> Exercise
Reply only with how many lines in these entries hold the string "actually".

Collected data:
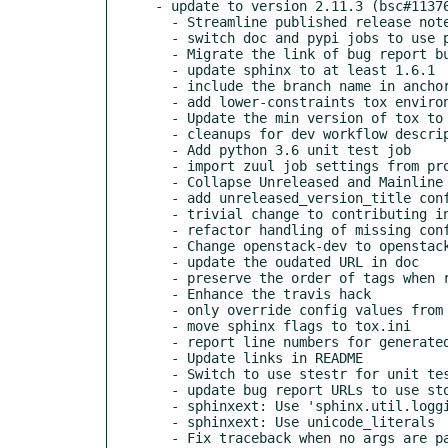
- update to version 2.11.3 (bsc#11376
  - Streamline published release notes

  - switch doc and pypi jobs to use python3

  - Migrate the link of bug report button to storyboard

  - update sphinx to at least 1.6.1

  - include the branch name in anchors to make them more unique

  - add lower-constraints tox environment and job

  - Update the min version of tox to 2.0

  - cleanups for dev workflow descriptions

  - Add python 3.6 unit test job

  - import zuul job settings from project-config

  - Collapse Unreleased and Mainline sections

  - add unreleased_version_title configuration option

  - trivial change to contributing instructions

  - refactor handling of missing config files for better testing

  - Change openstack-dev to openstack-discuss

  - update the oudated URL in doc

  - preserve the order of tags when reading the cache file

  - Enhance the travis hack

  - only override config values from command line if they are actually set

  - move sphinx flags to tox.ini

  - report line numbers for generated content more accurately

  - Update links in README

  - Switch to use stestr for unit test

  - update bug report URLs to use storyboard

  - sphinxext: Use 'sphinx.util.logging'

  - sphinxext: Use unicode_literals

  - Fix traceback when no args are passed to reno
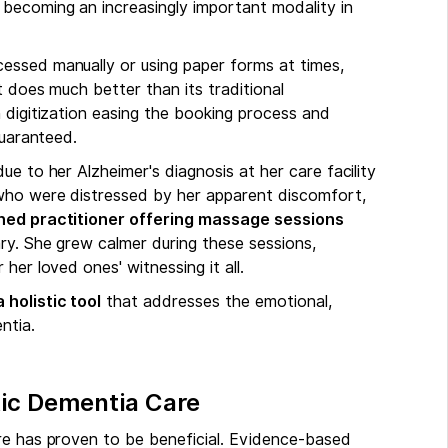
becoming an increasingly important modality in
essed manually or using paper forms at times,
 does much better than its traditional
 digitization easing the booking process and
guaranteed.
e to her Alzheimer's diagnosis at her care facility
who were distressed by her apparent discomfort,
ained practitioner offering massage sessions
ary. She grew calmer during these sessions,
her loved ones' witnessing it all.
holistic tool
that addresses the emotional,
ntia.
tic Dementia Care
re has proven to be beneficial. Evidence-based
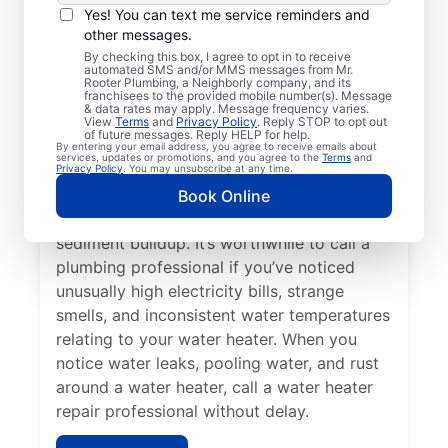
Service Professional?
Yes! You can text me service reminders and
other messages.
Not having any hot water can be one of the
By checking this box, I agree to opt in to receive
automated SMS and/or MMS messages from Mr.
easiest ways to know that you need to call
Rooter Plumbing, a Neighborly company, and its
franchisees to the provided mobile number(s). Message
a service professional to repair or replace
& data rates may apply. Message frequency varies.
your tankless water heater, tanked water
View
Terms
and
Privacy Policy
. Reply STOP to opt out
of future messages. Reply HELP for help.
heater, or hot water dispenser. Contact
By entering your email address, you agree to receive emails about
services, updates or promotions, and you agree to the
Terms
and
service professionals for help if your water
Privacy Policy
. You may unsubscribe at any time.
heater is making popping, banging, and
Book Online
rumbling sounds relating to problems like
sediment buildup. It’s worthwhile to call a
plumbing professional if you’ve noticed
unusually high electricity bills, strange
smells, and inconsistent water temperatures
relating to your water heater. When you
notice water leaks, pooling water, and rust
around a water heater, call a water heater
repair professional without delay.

==

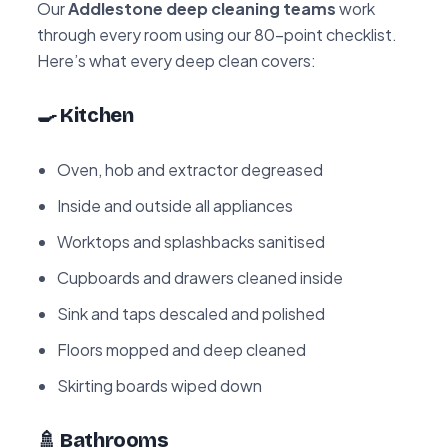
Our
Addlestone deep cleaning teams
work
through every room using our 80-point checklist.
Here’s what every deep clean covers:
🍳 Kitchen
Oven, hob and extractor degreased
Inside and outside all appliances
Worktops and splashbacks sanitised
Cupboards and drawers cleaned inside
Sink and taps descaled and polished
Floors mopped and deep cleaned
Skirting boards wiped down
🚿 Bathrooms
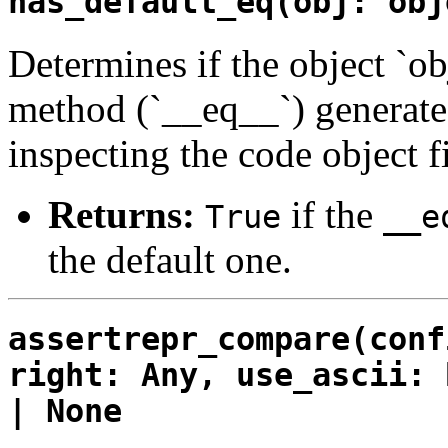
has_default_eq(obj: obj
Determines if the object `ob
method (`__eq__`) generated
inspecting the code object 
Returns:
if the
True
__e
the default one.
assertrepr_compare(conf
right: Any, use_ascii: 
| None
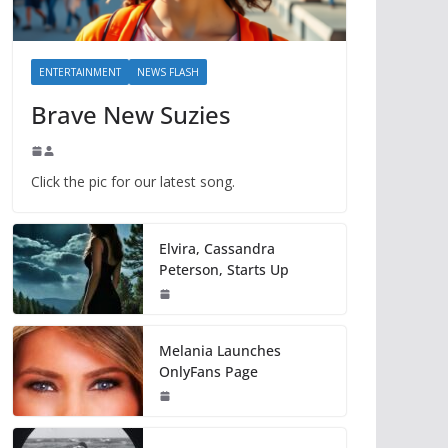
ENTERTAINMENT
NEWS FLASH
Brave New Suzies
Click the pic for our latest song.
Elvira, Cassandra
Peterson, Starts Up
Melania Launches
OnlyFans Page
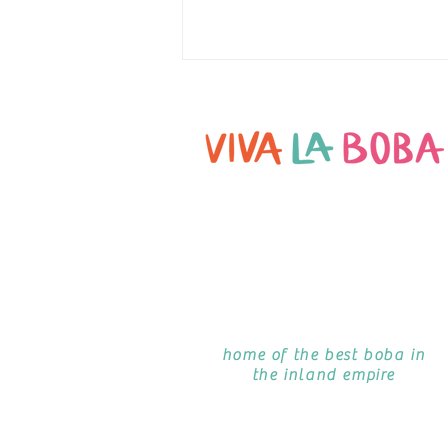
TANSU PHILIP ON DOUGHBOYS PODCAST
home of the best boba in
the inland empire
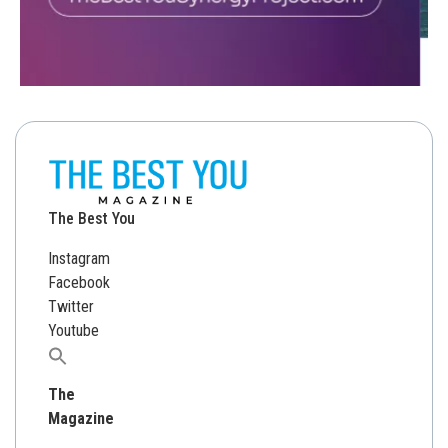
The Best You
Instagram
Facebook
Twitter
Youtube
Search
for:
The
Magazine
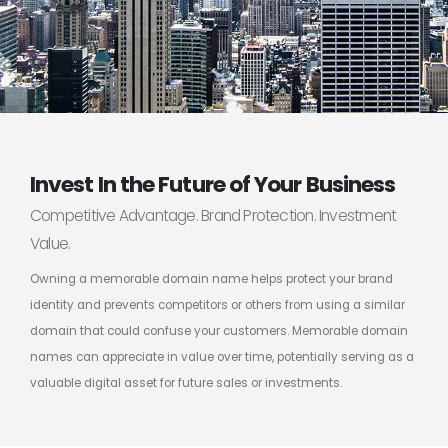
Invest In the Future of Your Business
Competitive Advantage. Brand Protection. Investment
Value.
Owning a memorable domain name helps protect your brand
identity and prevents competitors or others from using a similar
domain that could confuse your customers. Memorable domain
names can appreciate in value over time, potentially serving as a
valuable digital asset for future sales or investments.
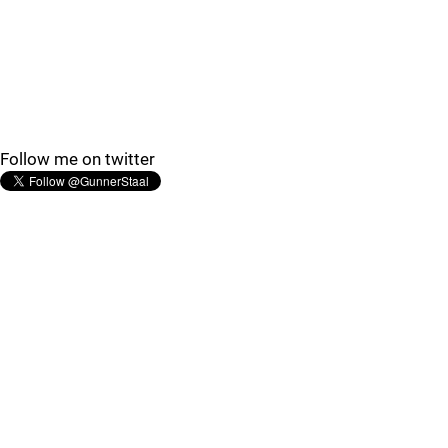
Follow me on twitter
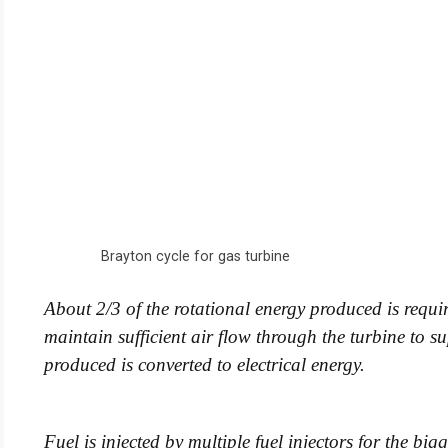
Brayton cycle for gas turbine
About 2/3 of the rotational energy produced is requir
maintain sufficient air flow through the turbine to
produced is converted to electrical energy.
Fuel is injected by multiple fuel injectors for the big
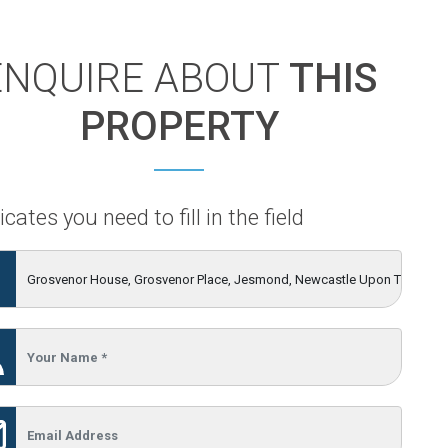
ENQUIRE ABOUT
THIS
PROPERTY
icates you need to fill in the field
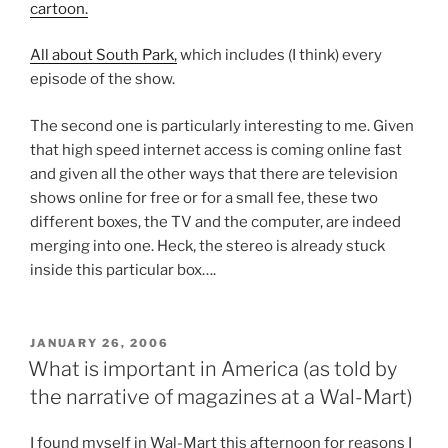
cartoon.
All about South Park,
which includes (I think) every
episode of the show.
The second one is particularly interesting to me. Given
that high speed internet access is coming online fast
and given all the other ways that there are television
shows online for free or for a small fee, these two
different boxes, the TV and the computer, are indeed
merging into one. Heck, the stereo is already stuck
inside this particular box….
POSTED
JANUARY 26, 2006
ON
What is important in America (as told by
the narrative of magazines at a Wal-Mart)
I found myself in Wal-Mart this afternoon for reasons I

...

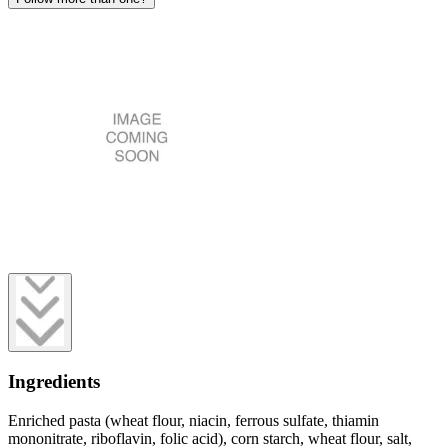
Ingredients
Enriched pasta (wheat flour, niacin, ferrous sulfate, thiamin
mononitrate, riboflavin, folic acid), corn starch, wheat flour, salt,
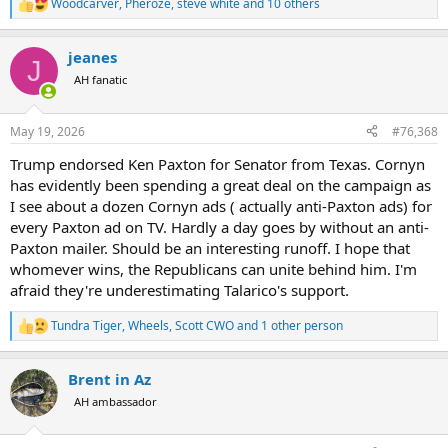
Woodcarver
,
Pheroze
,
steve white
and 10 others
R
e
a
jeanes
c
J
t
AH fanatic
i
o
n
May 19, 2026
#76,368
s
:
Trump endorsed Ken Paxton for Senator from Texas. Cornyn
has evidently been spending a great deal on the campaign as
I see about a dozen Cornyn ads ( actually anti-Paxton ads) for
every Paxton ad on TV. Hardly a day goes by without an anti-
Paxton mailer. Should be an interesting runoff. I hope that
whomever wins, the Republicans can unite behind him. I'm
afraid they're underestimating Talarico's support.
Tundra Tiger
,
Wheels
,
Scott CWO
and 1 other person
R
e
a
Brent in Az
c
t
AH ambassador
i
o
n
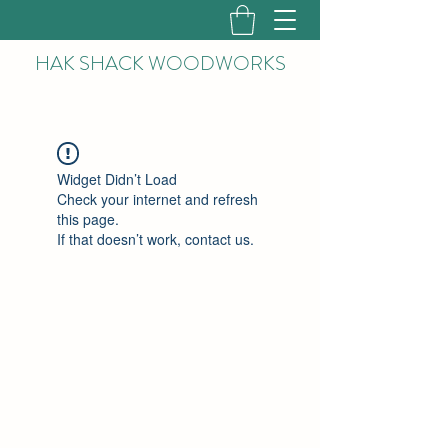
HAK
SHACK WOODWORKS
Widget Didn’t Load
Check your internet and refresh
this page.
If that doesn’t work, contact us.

> Your solution
2